Video Api.ai CEO Ilya Gelfenbeyn Talks About Conversational Voice Interfaces (Video) 32
And Android voice assistants aren't the point of this interview, anyway. It's more about the process of developing interactive, voice-based IO systems. This whole voice/response thing is an area that's going to take off any year now -- and has been in that state for several decades -- but may finally be going somewhere, spurred by intense competition between the many companies working in this field, including Ilya's.
Ilya Gelfenbeyn, CEO of Api.ai : We’re building a platform for conversational user experiences. So, built off agent's speech to things to applications to devices.
Robin 'Roblimo' Miller for Slashdot: You're relying on other speech-to-text modules, or you’re doing your own?
Ilya Gelfenbeyn: Both. We do have our own, but our clients can also just choose to revise to some third party speech recognizers. Our main focus is on this next step when we get the text and we want to understand what this text is about and then support some kind of conversation with the user.
Slashdot: Okay. So, you're saying it's a super Eliza Bot.
Ilya Gelfenbeyn: Well, in a way, yeah, yeah. So yeah, so like initially, it was this Eliza Bot and well then a lot of development there and well, technologies changed a couple of times like, totally like – but yeah, it is pretty close. And well, main difference I would say is that Eliza Bot was – well, it's purpose was to just talk to you and well, just support the conversation. Our target is actually to understand your intent and fulfill assumption, so like do some action for you, do something meaningful.
Slashdot: See, now, I'm getting this vision of an extremely abrasive Hollywood movie executive. And he is yelling at his, whatever it is, the thing, yelling at it, and cursing it with a lot of bad words. How does your system react to that?
Ilya Gelfenbeyn: It all depends on how you train it. So, just to give you some background. So, we started with a personal assistant. So, it is something like SIRI in a way. And this is the kind of an agent that we train ourselves. So, it works just like fifty something services. I mean like search by the content providers like Yelp and Google Places and weather, news and so on. And this is where we can train it and well, it is up to us how it reacts. So, it was our first product. It has about 26 million subscribers. We are getting about 30,000 new users joining every day, which makes us the largest independent assistant in the market.
Slashdot: What is the name of your assistant?
Ilya Gelfenbeyn: Well, it was initially called just assistant. So, if you search in Google for assistant, we’ll be on the first place. Now it is called the Assitant.ai, which is similar thing. So, just not that generic. Yeah, so we started with it. We are also the highest rated voice assistant. So, our user rankings in Android Play Store are higher than any other competitors, higher than Google Now, higher than stuff by new ones, and well, anyone else. And then we just decided that our market can be much broader if we are not just, well, selling our own assistant, but we just opened engine to developers of apps and devices. And this is where they can teach their, well, agents however they want. So like, well, back to your question, it all depends on how you train. So, in our case, well, assistant will still reply because it’s main goal to fulfill the actions. So, it’ll understand that you're cursing, you're saying bad words, it may actually, well, tell something relative, well give some joke, but well, the end goal is to fulfill an action.

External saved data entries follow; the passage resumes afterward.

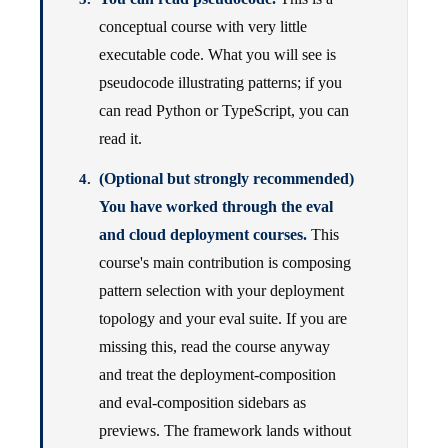
conceptual course with very little
executable code. What you will see is
pseudocode illustrating patterns; if you
can read Python or TypeScript, you can
read it.
(Optional but strongly recommended)
You have worked through the eval
and cloud deployment courses.
This
course's main contribution is composing
pattern selection with your deployment
topology and your eval suite. If you are
missing this, read the course anyway
and treat the deployment-composition
and eval-composition sidebars as
previews. The framework lands without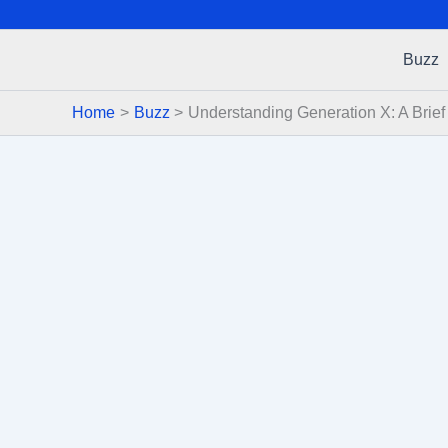
Buzz
Home
Buzz
Understanding Generation X: A Brie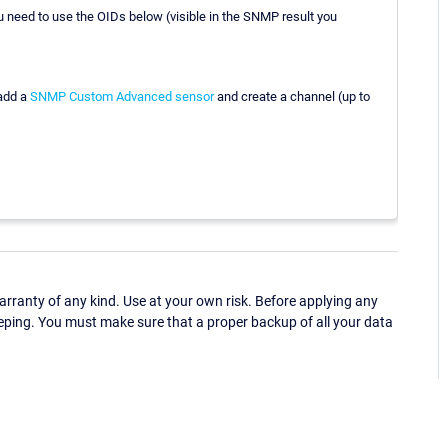
 need to use the OIDs below (visible in the SNMP result you
 add a
SNMP Custom Advanced sensor
and create a channel (up to
ranty of any kind. Use at your own risk. Before applying any
eping. You must make sure that a proper backup of all your data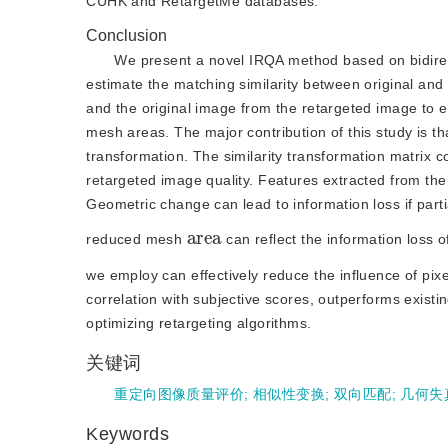
CUHK and RetargetMe databases.
Conclusion
We present a novel IRQA method based on bidirecti
estimate the matching similarity between original an
and the original image from the retargeted image to ex
mesh areas. The major contribution of this study is th
transformation. The similarity transformation matrix c
retargeted image quality. Features extracted from the
Geometric change can lead to information loss if parti
a
a
r
e
reduced mesh
 can reflect the information loss
we employ can effectively reduce the influence of pix
correlation with subjective scores, outperforms existin
optimizing retargeting algorithms.
关键词
重定向图像质量评价
;
相似性变换
;
双向匹配
;
几何失
Keywords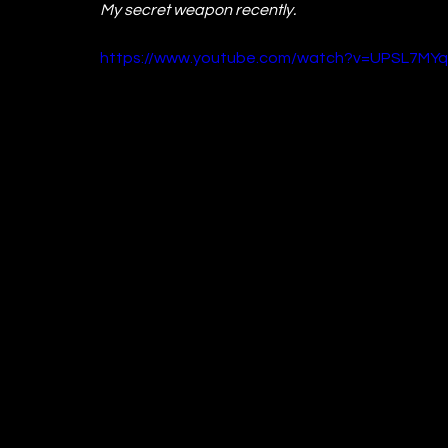
My secret weapon recently.
https://www.youtube.com/watch?v=UPSL7MY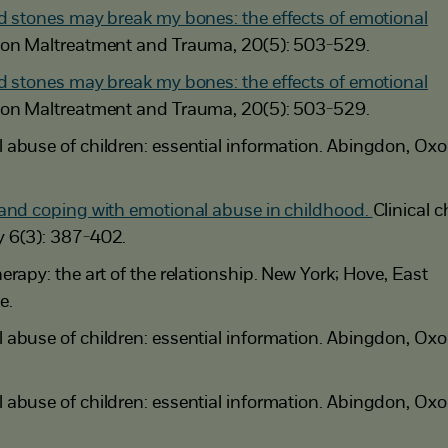
d stones may break my bones: the effects of emotional
ion Maltreatment and Trauma, 20(5): 503-529.
d stones may break my bones: the effects of emotional
ion Maltreatment and Trauma, 20(5): 503-529.
abuse of children: essential information. Abingdon, Oxo
and coping with emotional abuse in childhood.
Clinical c
 6(3): 387-402.
rapy: the art of the relationship. New York; Hove, East
e.
abuse of children: essential information. Abingdon, Oxo
abuse of children: essential information. Abingdon, Oxo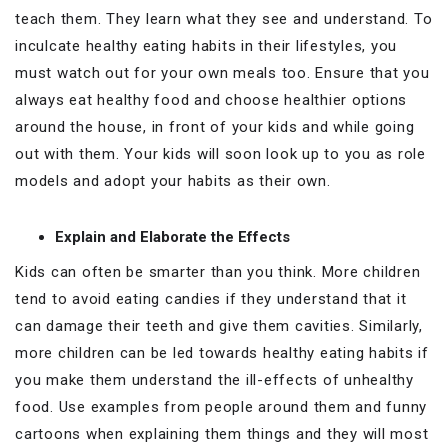
teach them. They learn what they see and understand. To
inculcate healthy eating habits in their lifestyles, you
must watch out for your own meals too. Ensure that you
always eat healthy food and choose healthier options
around the house, in front of your kids and while going
out with them. Your kids will soon look up to you as role
models and adopt your habits as their own.
Explain and Elaborate the Effects
Kids can often be smarter than you think. More children
tend to avoid eating candies if they understand that it
can damage their teeth and give them cavities. Similarly,
more children can be led towards healthy eating habits if
you make them understand the ill-effects of unhealthy
food. Use examples from people around them and funny
cartoons when explaining them things and they will most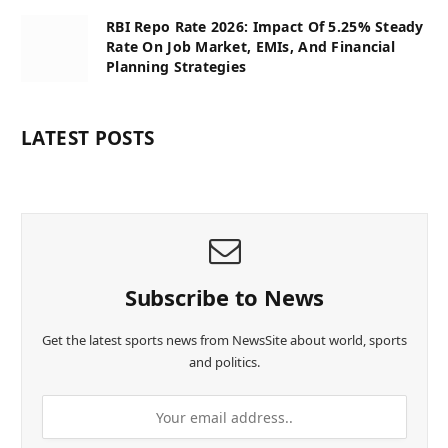
RBI Repo Rate 2026: Impact Of 5.25% Steady
Rate On Job Market, EMIs, And Financial
Planning Strategies
LATEST POSTS
Subscribe to News
Get the latest sports news from NewsSite about world, sports
and politics.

Slashdot: What are your use cases?
Ilya Gelfenbeyn: Yeah. So, well, especially for developers, it is obviously not the assistant itself. I mean, they can use assistant in their everyday life. But, so it is the API. And when we build the API, and the API has two parts. So, one is a toolset where you can build this interaction scenarios, design how conversation may go with the user, and then well the engine itself that accepts voice or text from you and returns objects representing the meaning of what user is saying. So for them to start, well they would register with the API, it is free. I mean unless you'd like some like enterprise offering like with support and consulting and everything, it is just free without limitations. And you can very easily describe this interaction scenario.
So, imagine you've got, well, any type of device that you want to add voice to, or it can be voice, it can be text also. For example, we've got also developers who are building like bots for messengers, like Slack or some other messengers. So, you as a developer, you just describe some examples of commands that you want to support. So, basic one would be, if you want to add like music-playing functionality, you just tell it, I'd like to listen to the Beatles or play Madonna. So, with these two examples that you input to the system, system will also understand requests like, I'm in the mood for Bob Dylan today, or if I feel like listening to Rihanna or something like this.
So basically what we are doing is, well, based on this limited number of examples, we have envisioned those, we understand, a huge variety of how user may feel the same thing, ask about the same thing. And then we also support clarifying conversation. So, if the user says, oh how about Eminem, or anything else, so we’ll understand how the conversation goes, what user means by that. So, it’ll take into account the context. And you can easily also flag it to the assistant to our consumer apps, so that you can test it immediately. So, you build this app. You add it in the Assistant. You test how it works.
Re: (Score:2)
They are ironically showing just how shitty voice commands are.
Would you rather 'tap, tap, tap' or say 'yes'...'Yes'...'YES GODDAMIT'....'no'...'proceed'.
Re: (Score:2)
There's a place for the tech but it's not meant to replace the keyboard all together. I honestly see more value in interaction with augmented reality using hands than this stuff. I see engineers work with 3d models everyday and if they could they would plunge their hands in the monitor.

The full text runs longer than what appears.